Matthias: “Ik heb er vooral willen op wijzen dat we moeten leren uit het verleden. We hebben geen glazen bol, maar wel een goede achteruitkijkspiegel. Als ik achteromkijk zie ik twee zaken: ten eerste moeten politici tijdig de moed hebben om bij te sturen. Na de oliecrisis van de jaren 70 heeft men dat in dit land niet gedaan, met de befaamde uitspraak van Guy Mathot als triestig dieptepunt. Die schulden wegen vandaag nog altijd op onze welvaart. Dat is een fout die Vlaanderen niet mag maken. Ik wil er alles aan doen om te vermijden dat we Vlaanderen het Belgische ravijn inrijden. Ten tweede kan je uit het verleden leren dat er zich nog nieuwe crisissen zullen voordoen in de toekomst. Je moet daarop dus permanent voorbereid zijn. Dat doe je best door je begroting op orde te hebben. Dat geeft ons de nodige ruimte om onze samenleving door die crisissen te loodsen.”

De federale regering vaart een andere koers. De federale overheidsschuld begint zodanige proporties aan te nemen, dat zelfs de financiële markten zich beginnen te roeren. Wat zijn de gevolgen?
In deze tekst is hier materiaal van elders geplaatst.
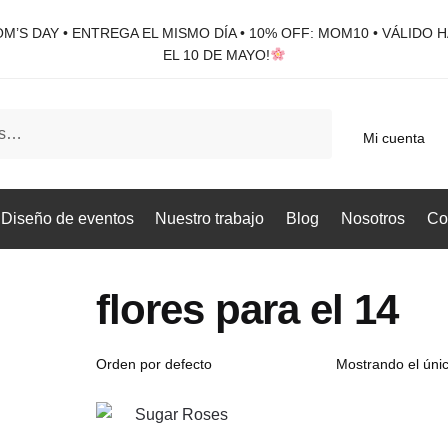
M’S DAY • ENTREGA EL MISMO DÍA • 10% OFF: MOM10 • VÁLIDO 
EL 10 DE MAYO!
Mi cuenta
Diseño de eventos
Nuestro trabajo
Blog
Nosotros
Co
flores para el 14
Mostrando el únic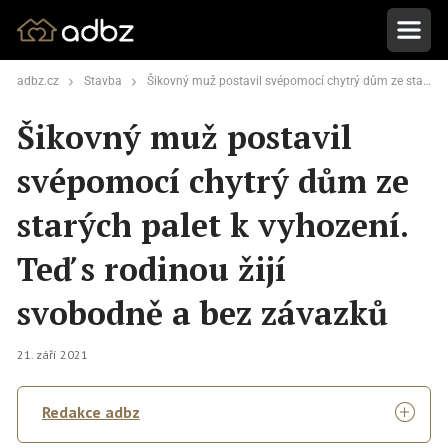
adbz.cz
Stavba
Šikovný muž postavil svépomocí chytrý dům ze starých palet k vyhození. Teď s rodinou žijí svobodně a bez závazků
Šikovný muž postavil
svépomocí chytrý dům ze
starých palet k vyhození.
Teď s rodinou žijí
svobodně a bez závazků
21. září 2021
Redakce adbz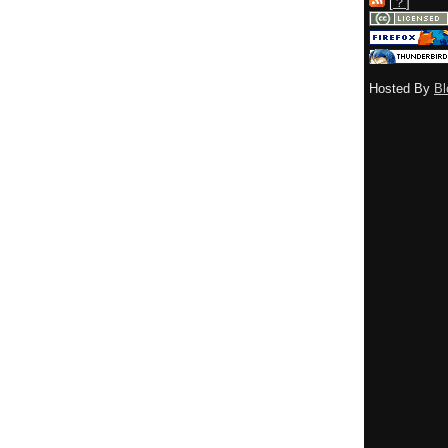
[
？
]
Hosted By
Bl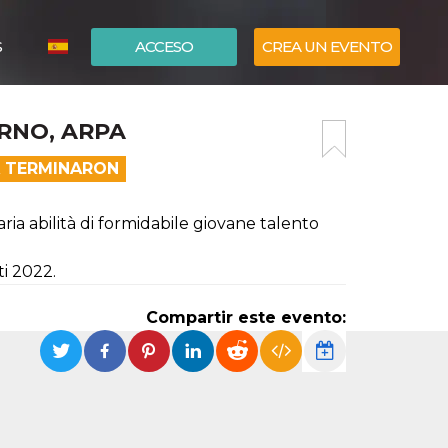
S
ACCESO
CREA UN EVENTO
ITALIANO
RNO, ARPA
ENGLISH
A TERMINARON
ria abilità di formidabile giovane talento
i 2022.
Compartir este evento: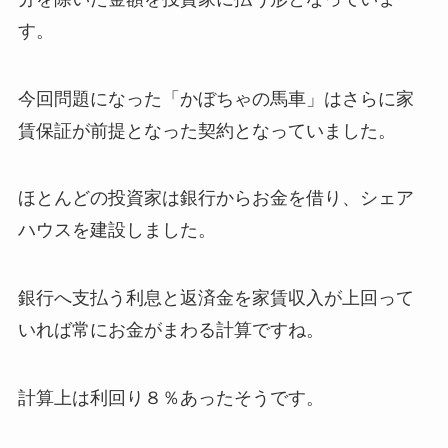
す。
今回問題になった「かぼちゃの馬車」はさらに家
賃保証が前提となった契約となっていました。
ほとんどの投資家は銀行からお金を借り、シェア
ハウスを建設しました。
銀行へ支払う利息と返済金を家賃収入が上回って
いれば常にお金がまわる計算ですね。
計算上は利回り８％あったそうです。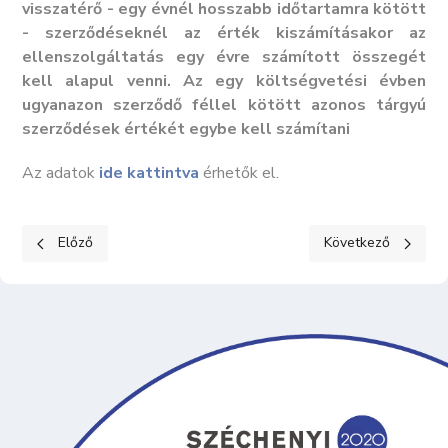
visszatérő - egy évnél hosszabb időtartamra kötött
- szerződéseknél az érték kiszámításakor az
ellenszolgáltatás egy évre számított összegét
kell alapul venni. Az egy költségvetési évben
ugyanazon szerződő féllel kötött azonos tárgyú
szerződések értékét egybe kell számítani
Az adatok
ide kattintva
érhetők el.
Előző cikk: KÖZÉRDEKŰ ADATOK III. Gazdálkodási adatok 3
Következő cikk: KÖ
Előző
Következő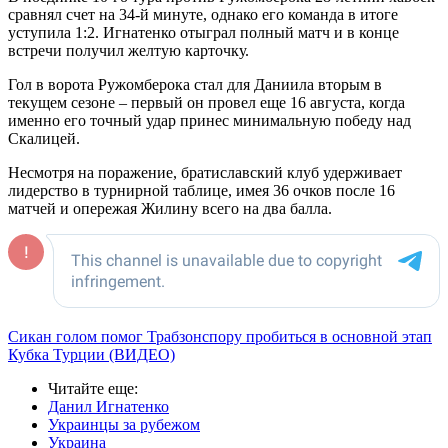
сравнял счет на 34-й минуте, однако его команда в итоге
уступила 1:2. Игнатенко отыграл полный матч и в конце
встречи получил желтую карточку.
Гол в ворота Ружомберока стал для Даниила вторым в
текущем сезоне – первый он провел еще 16 августа, когда
именно его точный удар принес минимальную победу над
Скалицей.
Несмотря на поражение, братиславский клуб удерживает
лидерство в турнирной таблице, имея 36 очков после 16
матчей и опережая Жилину всего на два балла.
Сикан голом помог Трабзонспору пробиться в основной этап
Кубка Турции (ВИДЕО)
Читайте еще
:
Данил Игнатенко
Украинцы за рубежом
Украина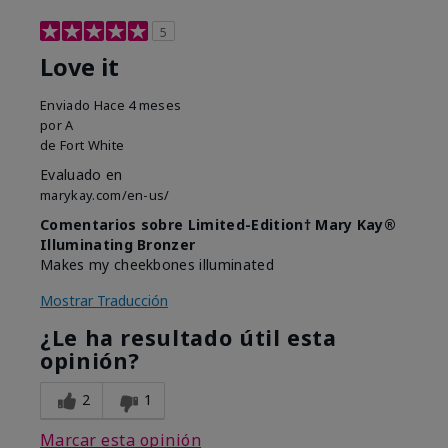
5
Love it
Enviado
Hace 4 meses
por
A
de
Fort White
Evaluado en
marykay.com/en-us/
Comentarios sobre Limited-Edition† Mary Kay®
Illuminating Bronzer
Makes my cheekbones illuminated
Mostrar Traducción
¿Le ha resultado útil esta
opinión?
2
1
Marcar esta opinión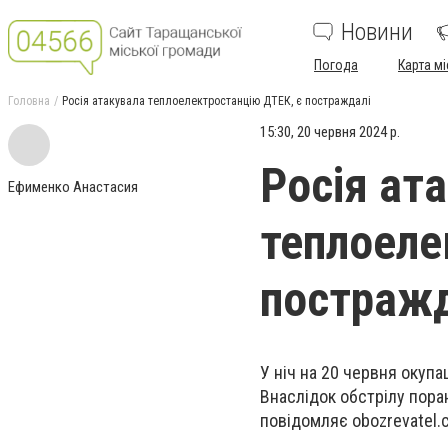
Новини
Погода
Карта мі
Головна
Росія атакувала теплоелектростанцію ДТЕК, є постраждалі
15:30, 20 червня 2024 р.
Росія ат
Ефименко Анастасия
теплоеле
постражд
У ніч на 20 червня окупа
Внаслідок обстрілу пора
повідомляє obozrevatel.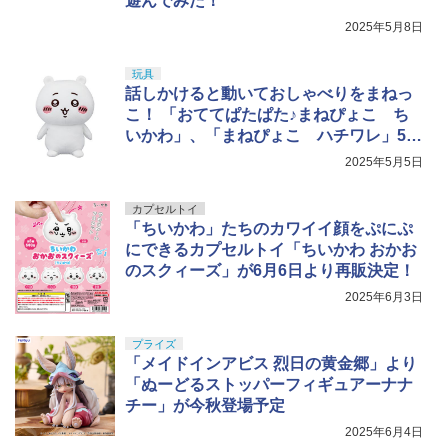
遊んでみた！
2025年5月8日
玩具
話しかけると動いておしゃべりをまねっ
こ！ 「おててぱたぱた♪まねぴょこ ち
いかわ」、「まねぴょこ ハチワレ」5月
発売
2025年5月5日
カプセルトイ
「ちいかわ」たちのカワイイ顔をぷにぷ
にできるカプセルトイ「ちいかわ おかお
のスクィーズ」が6月6日より再販決定！
2025年6月3日
プライズ
「メイドインアビス 烈日の黄金郷」より
「ぬーどるストッパーフィギュアーナナ
チー」が今秋登場予定
2025年6月4日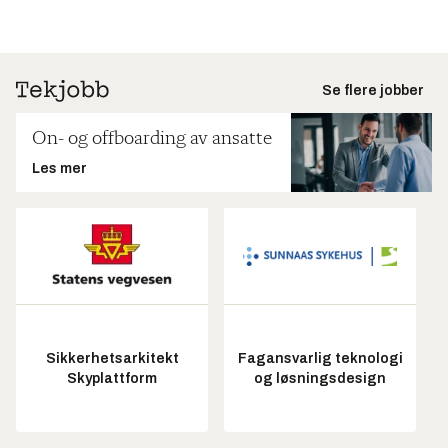
Se flere jobber
On- og offboarding av ansatte
Les mer
Sikkerhetsarkitekt
Fagansvarlig teknologi
Skyplattform
og løsningsdesign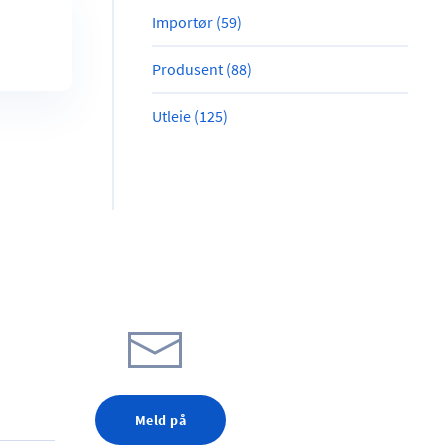
Importør (59)
Produsent (88)
Utleie (125)
Meld på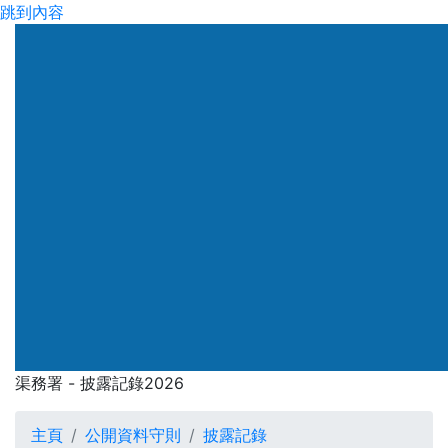
跳到內容
渠務署
渠務署 - 披露記錄2026
渠務署 - 披露記錄2026
主頁
公開資料守則
披露記錄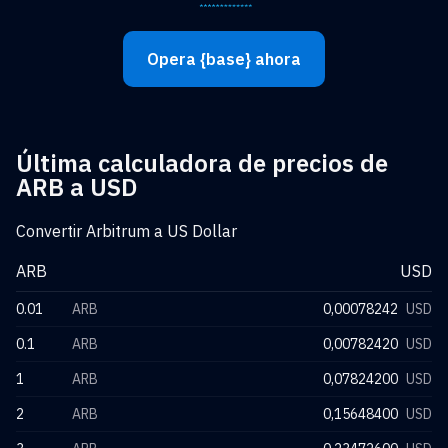
Opera {base} ahora
Última calculadora de precios de
ARB a USD
Convertir Arbitrum a US Dollar
ARB
USD
0.01
ARB
0,00078242
USD
0.1
ARB
0,00782420
USD
1
ARB
0,07824200
USD
2
ARB
0,15648400
USD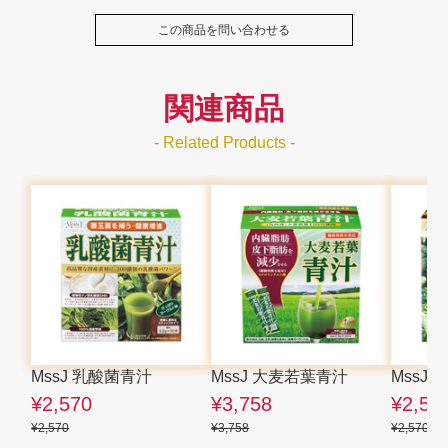
この商品を問い合わせる
関連商品
- Related Products -
MssJ 乳酸菌青汁
MssJ 大麦若葉青汁
MssJ 
¥2,570
¥3,758
¥2,57
¥2,570
¥3,758
¥2,570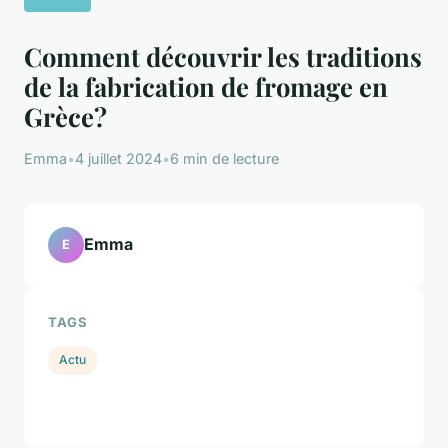
Comment découvrir les traditions
de la fabrication de fromage en
Grèce?
Emma
•
4 juillet 2024
•
6 min de lecture
Emma
E
TAGS
Actu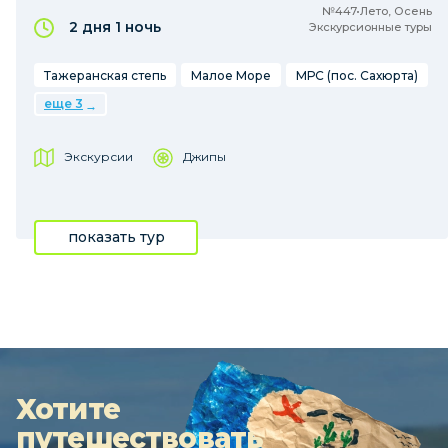
№447•Лето, Осень
2 дня
1 ночь
Экскурсионные туры
Тажеранская степь
Малое Море
МРС (пос. Сахюрта)
еще 3
Экскурсии
Джипы
показать тур
Хотите
путешествовать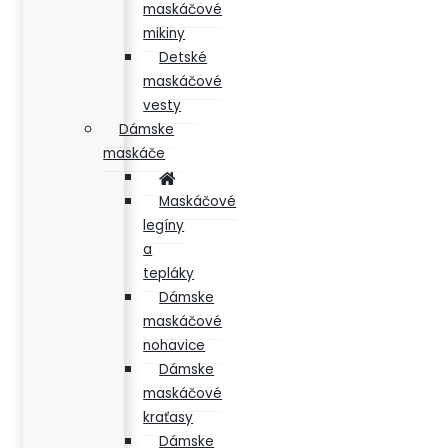
maskáčové
mikiny
Detské
maskáčové
vesty
Dámske
maskáče
Maskáčové
legíny
a
tepláky
Dámske
maskáčové
nohavice
Dámske
maskáčové
kraťasy
Dámske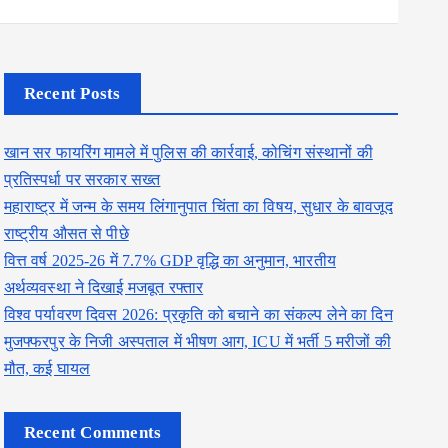
Recent Posts
खान सर फायरिंग मामले में पुलिस की कार्रवाई, कोचिंग संस्थानों की
प्रतिस्पर्धा पर सरकार सख्त
महाराष्ट्र में जन्म के समय लिंगानुपात चिंता का विषय, सुधार के बावजूद
राष्ट्रीय औसत से पीछे
वित्त वर्ष 2025-26 में 7.7% GDP वृद्धि का अनुमान, भारतीय
अर्थव्यवस्था ने दिखाई मजबूत रफ्तार
विश्व पर्यावरण दिवस 2026: प्रकृति को बचाने का संकल्प लेने का दिन
मुजफ्फरपुर के निजी अस्पताल में भीषण आग, ICU में भर्ती 5 मरीजों की
मौत, कई घायल
Recent Comments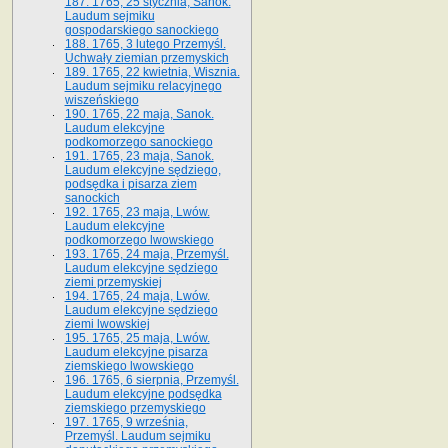
187. 1765, 25 stycznia, Sanok.
Laudum sejmiku
gospodarskiego sanockiego
188. 1765, 3 lutego Przemyśl.
Uchwały ziemian przemyskich
189. 1765, 22 kwietnia, Wisznia.
Laudum sejmiku relacyjnego
wiszeńskiego
190. 1765, 22 maja, Sanok.
Laudum elekcyjne
podkomorzego sanockiego
191. 1765, 23 maja, Sanok.
Laudum elekcyjne sędziego,
podsędka i pisarza ziem
sanockich
192. 1765, 23 maja, Lwów.
Laudum elekcyjne
podkomorzego lwowskiego
193. 1765, 24 maja, Przemyśl.
Laudum elekcyjne sędziego
ziemi przemyskiej
194. 1765, 24 maja, Lwów.
Laudum elekcyjne sędziego
ziemi lwowskiej
195. 1765, 25 maja, Lwów.
Laudum elekcyjne pisarza
ziemskiego lwowskiego
196. 1765, 6 sierpnia, Przemyśl.
Laudum elekcyjne podsędka
ziemskiego przemyskiego
197. 1765, 9 września,
Przemyśl. Laudum sejmiku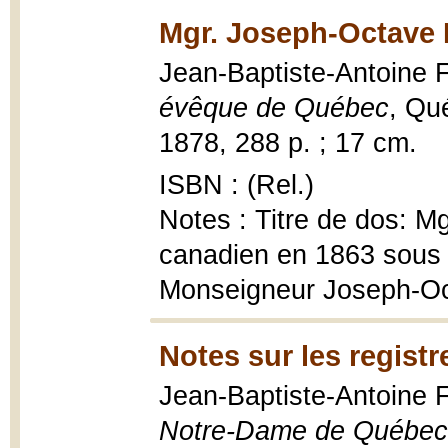
Mgr. Joseph-Octave 
Jean-Baptiste-Antoine 
évêque de Québec
, Qu
1878, 288 p. ; 17 cm.
ISBN : (Rel.)
Notes : Titre de dos: M
canadien en 1863 sous l
Monseigneur Joseph-Oc
Notes sur les regist
Jean-Baptiste-Antoine 
Notre-Dame de Québec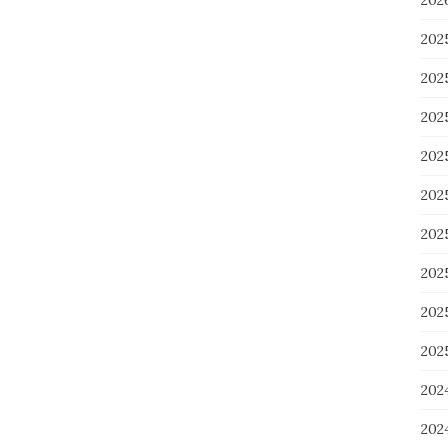
20
202
202
20
20
20
20
20
20
20
202
20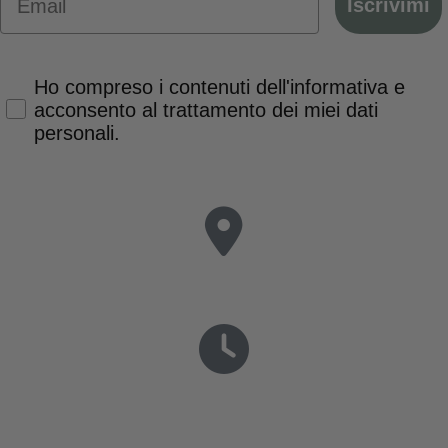
Iscrivimi
Privacy Policy
Ho compreso i contenuti dell'informativa e
acconsento al trattamento dei miei dati
personali.
Via G. Bruno, 94
Padova 35124 - Italia
Lunedì-Venerdì 9-12.30 | 15.30-19
Sabato 9-13
Chi Siamo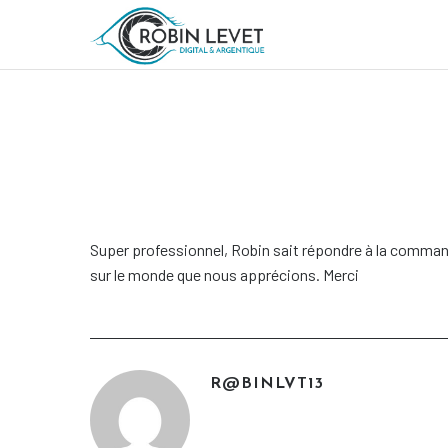
Super professionnel, Robin sait répondre à la commande
sur le monde que nous apprécions. Merci
R@BINLVT13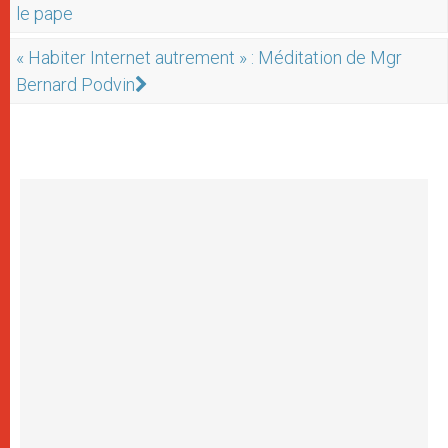
le pape
« Habiter Internet autrement » : Méditation de Mgr
Bernard Podvin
Matthias: “De gevolgen van een hoge overheidsschuld zijn immens. Zeker wanneer de rentevoeten stijgen, zoals nu het geval is. Hoe hoger de schuld, hoe hoger de rentekosten. Dat is geld dat de overheid niet kan gebruiken voor haar basistaken zoals onderwijs, welzijn en pensioenen. Daarom is een lage schuldgraad en het wegwerken van het begrotingstekort in tijden van stijgende rentevoeten zo belangrijk. Daarnaast moeten we erover waken dat de financiële markten ons begrotingsbeleid als degelijk beschouwen. Bij een te hoge schuldgraad dreig je een lagere rating te krijgen en duurder te moeten lenen op de markten. En het kan ook echt uit de hand lopen, zoals in Griekenland . Of heel recent nog: de paniek die uitbrak in het Verenigd Koninkrijk. Als de financiële markten je beleid niet meer vertrouwen, krijg je geen leningen meer tegen een betaalbare rente. Geen enkele private investeerder wilde nog geld lenen aan Griekenland tegen betaalbare rentevoeten. Eenmaal een overheid het vertrouwen van de financiële markten verliest, kan het zeer snel gaan. Denk bijvoorbeeld ook aan de Europese schuldencrisis, waar zeer verregaande maatregelen genomen moesten worden om de afbrokkeling van de eurozone te voorkomen.”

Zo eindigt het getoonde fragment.